Session 17:Post Class tests

  1. Assume that the legislators are looking at enacting a new tax law, aimed at getting companies to pay out more of their earnings as dividends. As part of this law, companies will pay two different tax rates on net income: a 35% tax rate on retained earnings and a 15% tax rate on earnings paid out as dividends. What effect will this have on corporate financing behavior?
  2. None. Debt ratio should remain unchanged
  3. Debt ratios should go up over time, as companies pay more dividends
  4. Debt ratios should go down over time.
  5. Asker Inc. is an all-equity funded firm that is considering borrowing $ 1 billion at a market interest rate of 6%. If the loan is a balloon payment loan for 10 years (only interest paid for the next 10 years and the principal at the end of year 10) and Asker faces a 40% marginal tax rate, what is the value of the tax benefits that Asker will get just from the ten-year loan?
  6. $24 million
  7. $176.64 million
  8. $240.00 million
  9. $264.96 million
  10. $1 billion
  11. The argument for debt as a mechanism to discipline management is built around the premise that stockholders generally have little power over managers. If this argument holds true, a company that borrows more money should
  12. Invest more in good projects after the borrowing
  13. Invest less in good projects after the borrowing
  14. Invest more in bad projects after the borrowing
  15. Invest less in bad projects after the borrowing
  16. None of the above
  17. A cost that has to be weighed into the debt decision is the expected cost of bankruptcy. As that cost rises, companies should borrow less money. Assume that you are looking at a European power company that has historically enjoyed monopoly power and has funded itself with a significant amount of debt. The power market has now been opened up to competition. What change would you expect to see in the company’s debt policy?
  18. None. It is still a profitable company
  19. Debt ratio should go up.
  20. Debt ratio should go down.

Explain.

  1. Agency costs arise any time there is a conflict between stockholder interests and lender interests. Assuming that agency costs are high at a company, relative to the rest of the market, which of the following would you expect to observe with the company’s borrowing?
  2. It will be able to borrow less than other companies
  3. It will have to pay higher interest rates on its loans than otherwise similar companies
  4. It will face more “covenants” than otherwise similar companies
  5. All of the above
  6. None of the above

Session 17: Post class test solutions

  1. c. Debt ratios should go down over time. The lower tax rate on dividends effectively lowers the cost of equity. Since the after-tax cost of debt does not change, this will make debt a less attractive choice to all companies and even more so for mature companies that can afford to pay high dividends.
  2. b. $176.64 million. The interest tax savings each year can be computed by multiplying the interest expense by the marginal tax rate:

Interest tax savings = 60*.4 = $24 million

Taking the present value of these savings over 10 years at the pre-tax cost of debt (assumed to measure the risk in the tax savings as well), you get:

PV of savings = $24 m (PV of annuity, 10 years, 6%) = $176.64 m

  1. d. Invest less in bad projects after the borrowing. The idea behind using debt as a disciplinary mechanism is more to prevent taking bad projects than to induce taking good projects.

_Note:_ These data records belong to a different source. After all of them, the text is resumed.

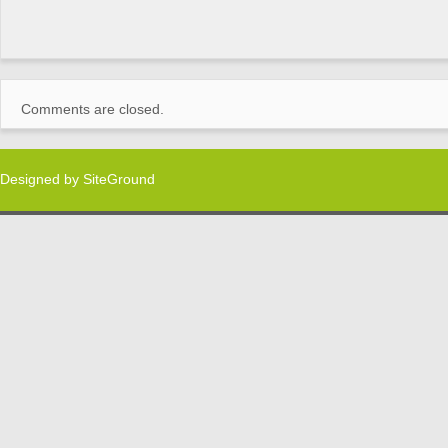
Comments are closed.
Designed by
SiteGround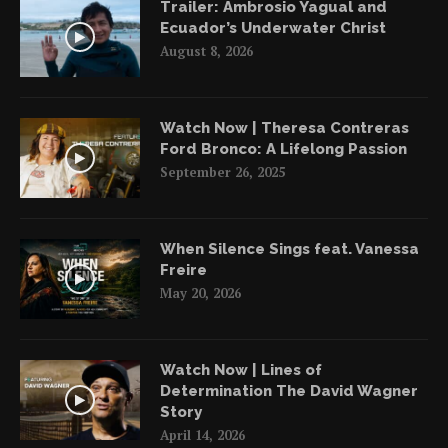
Trailer: Ambrosio Yagual and
Ecuador’s Underwater Christ
August 8, 2026
Watch Now | Theresa Contreras
Ford Bronco: A Lifelong Passion
September 26, 2025
When Silence Sings feat. Vanessa
Freire
May 20, 2026
Watch Now | Lines of
Determination The David Wagner
Story
April 14, 2026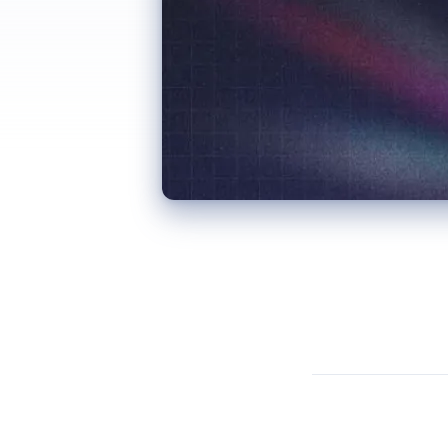
One of the less glamorous aspects of running a cleaning company is inventory management. When you’re servicing homes and businesses from Noosa to Caloundra every week, making sure each cleaner has the right products for every job is a logistical challenge that customers rarely think about.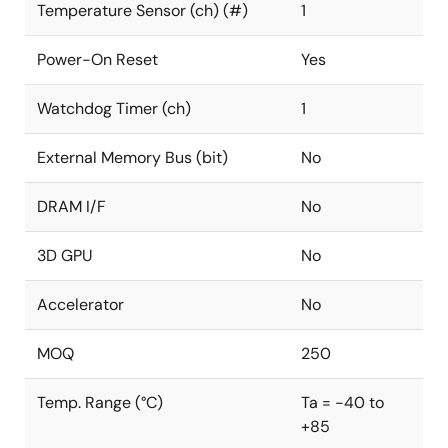
Temperature Sensor (ch) (#)
1
Power-On Reset
Yes
Watchdog Timer (ch)
1
External Memory Bus (bit)
No
DRAM I/F
No
3D GPU
No
Accelerator
No
MOQ
250
Temp. Range (°C)
Ta = -40 to
+85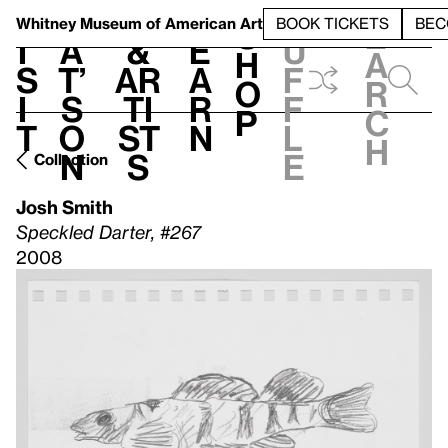
S
V
h
t
L
h
Whitney Museum
of American Art
BOOK TICKETS
BEC
S
e
i
a
&
e
u
h
a
s
t’
Ar
a
f
o
r
i
s
ti
r
f
p
c
t
o
st
n
l
h
n
s
e
Collection
Josh Smith
Speckled Darter, #267
2008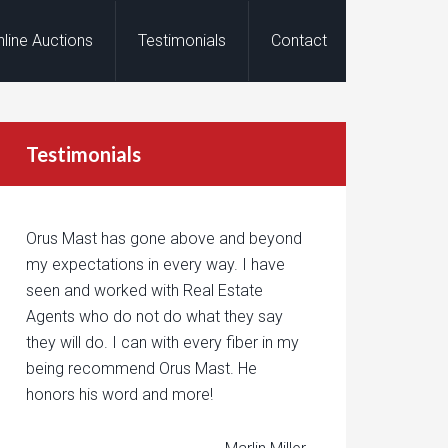
nline Auctions
Testimonials
Contact
Testimonials
Orus Mast has gone above and beyond
my expectations in every way. I have
seen and worked with Real Estate
Agents who do not do what they say
they will do. I can with every fiber in my
being recommend Orus Mast. He
honors his word and more!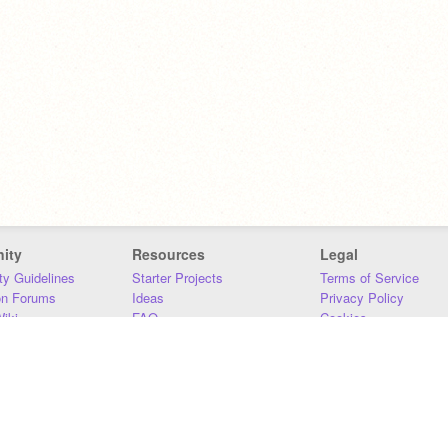
ity
Resources
Legal
y Guidelines
Starter Projects
Terms of Service
on Forums
Ideas
Privacy Policy
iki
FAQ
Cookies
Download
DMCA
Contact Us
DSA Requirements
MIT Accessibility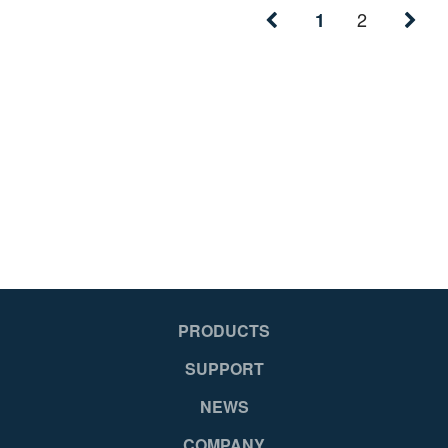
2
1
PRODUCTS
SUPPORT
NEWS
COMPANY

In fact, borrowing more money may sometimes cause companies to invest less in good projects (making choice b a viable one) especially if these good projects are in risky businesses.

  1. c. Debt ratio should go down. As competition heats up, the profits of the hitherto monopoly company will become more volatile. In expected bankruptcy terms, the probability of default has gone up at every level of debt making the expected costs of bankruptcy higher.
  2. d. All of the above. When agency costs go up, it is the borrower who bears the brunt of the cost and it takes all forms. Lenders will lend less money, charge higher interest rates and write in more covenants, if they are concerned about where their money is going.